With a flowing narration from Eric Bogosian, Listen Up Philip unravels like a novel; sometimes the voiceover drowns out someone’s dialogue, which is surely what happens in the minds of real authors. The hilarious, misanthropic dialogue is complemented by a suitably nostalgic Super 16mm grain, often zooming in on a terrific cast who completely buy into following Perry’s voice: “author theory”.
The Mule – 6/10
Directors: Tony Mahony, Angus Sampson
Writers: Jamie Browne, Angus Sampson, Leigh Whannell
Starring: Angus Sampson, Hugo Weaving, Leigh Whannell
Ray (Sampson) suffers a different kind of bad drug trip when he’s stopped on the borders of Australia having ingested several condoms’ worth of heroin, before being led for an incredibly unpleasant seven days as the detectives wait for… well, you know. A legal loophole means Ray can’t be held for more than a week, meaning he just needs to hold it in, sweating in agony while being yelled at by Hugo Weaving.

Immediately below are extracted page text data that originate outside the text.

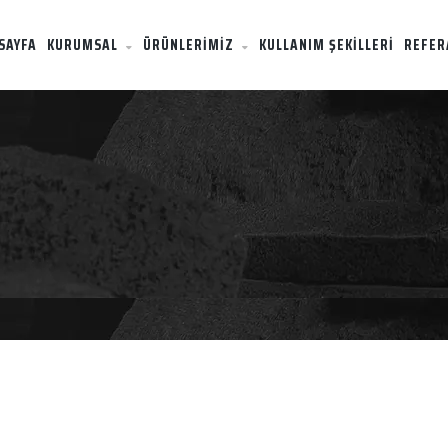
SAYFA
KURUMSAL
ÜRÜNLERİMİZ
KULLANIM ŞEKİLLERİ
REFER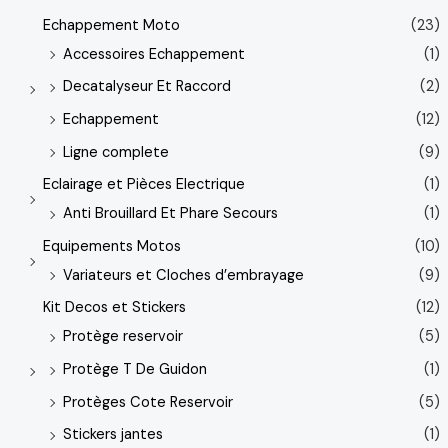
Echappement Moto
(23)
Accessoires Echappement
(1)
Decatalyseur Et Raccord
(2)
Echappement
(12)
Ligne complete
(9)
Eclairage et Pièces Electrique
(1)
Anti Brouillard Et Phare Secours
(1)
Equipements Motos
(10)
Variateurs et Cloches d’embrayage
(9)
Kit Decos et Stickers
(12)
Protège reservoir
(5)
Protège T De Guidon
(1)
Protèges Cote Reservoir
(5)
Stickers jantes
(1)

While The Mule sounds like a juvenile Jim Carrey film, it’s actually a dark thriller that takes in corruption on the outside, while examining how Ray got to this point in his life. What never really works though is being stuck with a main character in a permanent state of anguish, trying to avoid a toilet – under these circumstances, there’s only one facial expression on show
Ping Pong Summer – 7/10
Director/Writer: Michael Tully
Starring: John Hannah, Susan Sarandon, Lea Thompson
Michael Tully is a cool guy and played tennis with Kevin Barnes. I interviewed him.
Wild Tales – 7/10
Original title: Relatos salvajes
Director/Writer: Damián Szifrón
Starring: Rita Cortese, Ricardo Darín, Nancy Dupláa
Strand: Laugh Gala
Split into six isolated chapters, there isn’t much to connect the stories in slick comedy Wild Tales other than a loose theme of revenge and indication that Szifrón has been bottling up everyday rage for quite a while. In fact, his sick sense of humour is driven by everyday fantasies motivated by rude strangers in diners or on the road; violent fantasies about the man who wronged you a decade ago, only for that very person to step into your restaurant with an apple on his head
Despite the aforementioned universality, Wild Tales doesn’t really overcome that it’s anything other than a few stories thrown together with the same vivid energy. In terms of structure, Szifrón at least bookmarks the collection with the best stories. The opening segment traps passengers on a notable flight with a walloping punch line, while the film ends on a highpoint with a wedding in which the bride discovers the groom hasn’t been faithful – what follows is the kind of retribution one spends years dreaming up, in the agonising “why didn’t I do that?” questions lingering days after the incident.
The other four chapters are only a bit more hit than miss, and clearly overshadowed by the succinctness of the opener and closer – so much so, it’s a bit of a struggle to remember what takes place in the compendium’s manic centre, other than it’s best enjoyed in the company of laughing strangers. Just be sure not to make any enemies.